PostPosted: Wed Apr 30, 2008 2:17 pm


Ive posted about my friend before. Some know 'Bob.' Others know 'Jadi-chan.' And probably a few others this time Ill call her Jade. But weve been having issues for a while and I finaly told her I couldnt be her friend any more.

If you know the story, then you can probably skip the next few para's. Ill put an * when Im done.

Jade has been doing really stupid things lately, and she was my 'bff' for over 5 years and weve known each other for 6. We know more about each other then ourselfs. We couldnt live two days without each other.

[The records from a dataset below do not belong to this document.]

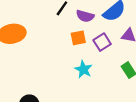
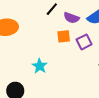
cyan star: (83, 69) -> (40, 66), moved

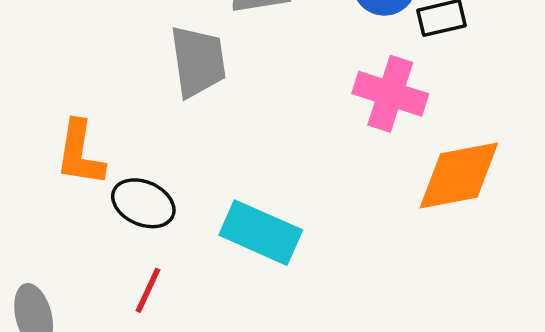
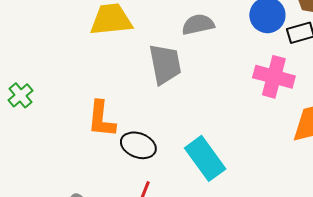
cyan rectangle: (261, 233) -> (205, 158), turned 33

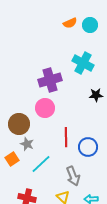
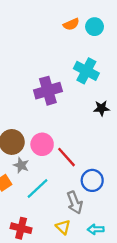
pink circle: (45, 108) -> (42, 144), moved
red line: (66, 137) -> (67, 157), turned -42
blue circle: (88, 147) -> (92, 180), moved

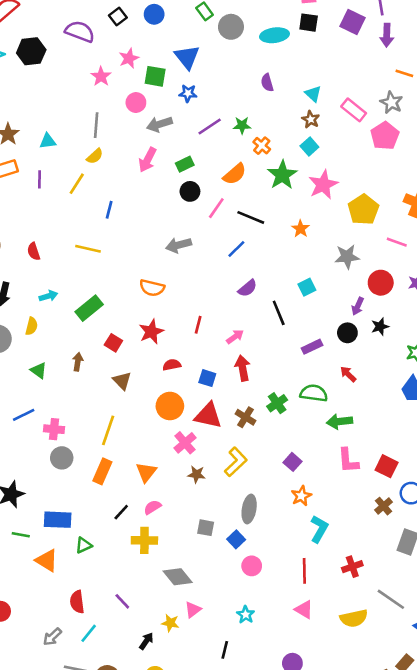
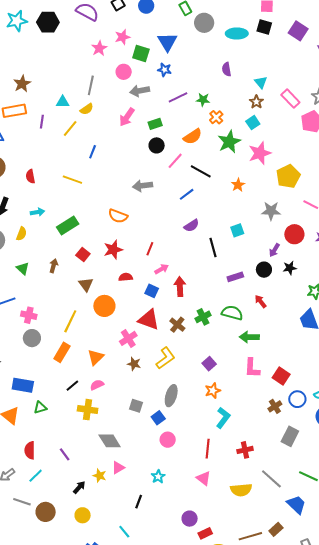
cyan triangle: (48, 141) -> (63, 102), moved
pink arrow: (235, 337) -> (162, 269), moved
orange circle: (170, 406) -> (104, 306), moved

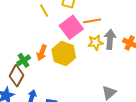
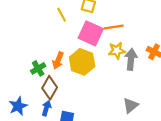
pink square: (71, 27) -> (91, 33), turned -30
gray arrow: (110, 39) -> (131, 59), moved
brown diamond: (17, 76) -> (50, 88), moved

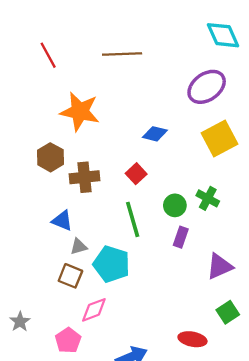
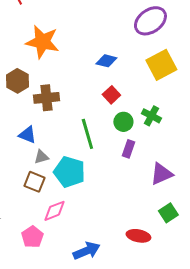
red square: (136, 174) -> (111, 95), moved

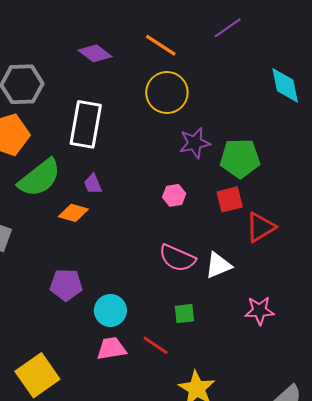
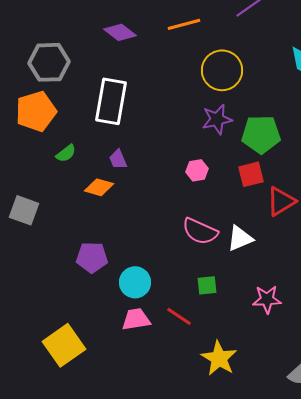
orange line: (161, 45) -> (184, 24), turned -48
yellow circle: (167, 93) -> (222, 70), moved
green semicircle: (39, 178) -> (66, 153), size x0.5
pink star: (259, 310) -> (267, 299), moved

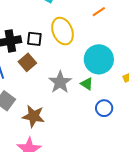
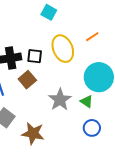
orange line: (99, 12) -> (92, 37), moved
blue circle: (104, 108) -> (92, 128), moved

Well, just recently, Jade started doing stupid stuff just because she "Wanted to." According to her. I know it was just major players in her life making her want to. She was doing things like cutting [she got over that], she told me she once took prescription drugs that wernt hers, she was acting like a ninja slut ninja [I hate calling her that.], and a whole bunch more. She even wrote a suiy [suicide] note about 3 months ago.

**

Just last Friday after school, I gave her a five page note basicly saying that either she stops this stuff, or Im not going to be her friend any more. I told her that a lot of other people want to tell her this [which they do] but are too scared of what it might do to her.

Now she's saying that she never wanted to be my friend, that I was a horrible person, and a whole bunch more about me that I can't stand. The day after I gave her the note, she sent me a pm asking if that was what I really wanted and I said 'yes'.

But the truth is, I want to stay her friend. I don't want to be against her. The best way to get her back to the real, safe, true her; is to break who she is now. But it's killing me because she acts like we never knew who eachother were, and she's taking away friends from me, and I can't tell any one I've ever known how I feel. I even wrote a poem for her, though no one knows it's for her. It's killing me to be strangers to each other, I don't want it to be like this, but I don't want to deal with her *stuff* any more either.

Like it says in my signature. I feel totally guilty and I want to stay friends, but I dont because I dont want to hold the weight of the world on my shoulders.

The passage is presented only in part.